**Exercise instructions:** Give the entries below again exactly. Their pictures are not needed.

**Task material:**
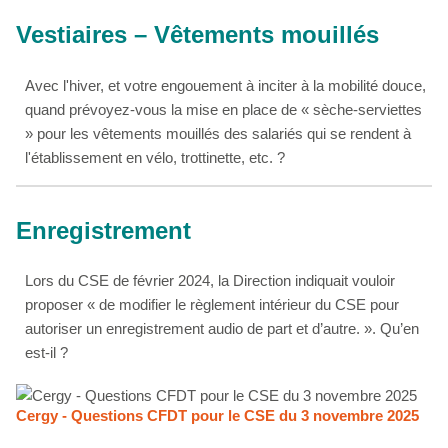
Vestiaires – Vêtements mouillés
Avec l'hiver, et votre engouement à inciter à la mobilité douce,
quand prévoyez-vous la mise en place de « sèche-serviettes
» pour les vêtements mouillés des salariés qui se rendent à
l'établissement en vélo, trottinette, etc. ?
Enregistrement
Lors du CSE de février 2024, la Direction indiquait vouloir
proposer « de modifier le règlement intérieur du CSE pour
autoriser un enregistrement audio de part et d’autre. ». Qu’en
est-il ?
Cergy - Questions CFDT pour le CSE du 3 novembre 2025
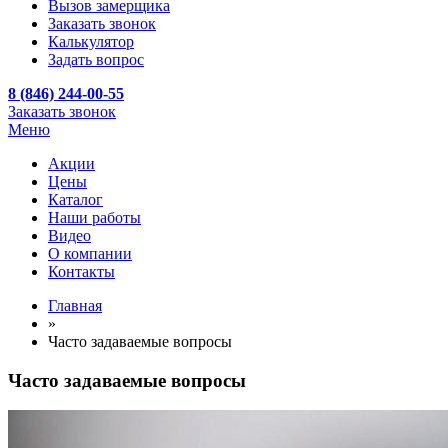
Вызов замерщика
Заказать звонок
Калькулятор
Задать вопрос
8 (846) 244-00-55
Заказать звонок
Меню
Акции
Цены
Каталог
Наши работы
Видео
О компании
Контакты
Главная
»
Часто задаваемые вопросы
Часто задаваемые вопросы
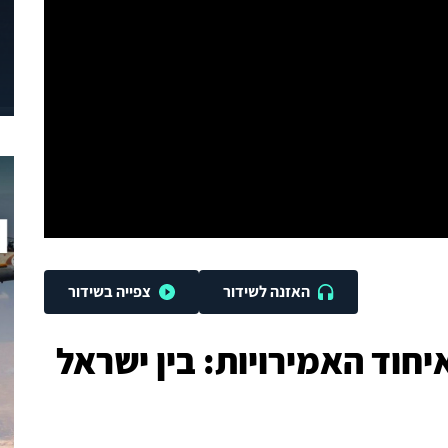
האזנה לשידור
צפייה בשידור
חוד האמירויות: בין ישראל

**Exercise result:**
Vestiaires – Vêtements mouillés
Avec l'hiver, et votre engouement à inciter à la mobilité douce,
quand prévoyez-vous la mise en place de « sèche-serviettes
» pour les vêtements mouillés des salariés qui se rendent à
l'établissement en vélo, trottinette, etc. ?
Enregistrement
Lors du CSE de février 2024, la Direction indiquait vouloir
proposer « de modifier le règlement intérieur du CSE pour
autoriser un enregistrement audio de part et d’autre. ». Qu’en
est-il ?
Cergy - Questions CFDT pour le CSE du 3 novembre 2025
Вызов замерщика
Заказать звонок
Калькулятор
Задать вопрос
8 (846) 244-00-55
Заказать звонок
Меню
Акции
Цены
Каталог
Наши работы
Видео
О компании
Контакты
Главная
»
Часто задаваемые вопросы
Часто задаваемые вопросы
האזנה לשידור
צפייה בשידור
חוד האמירויות: בין ישראל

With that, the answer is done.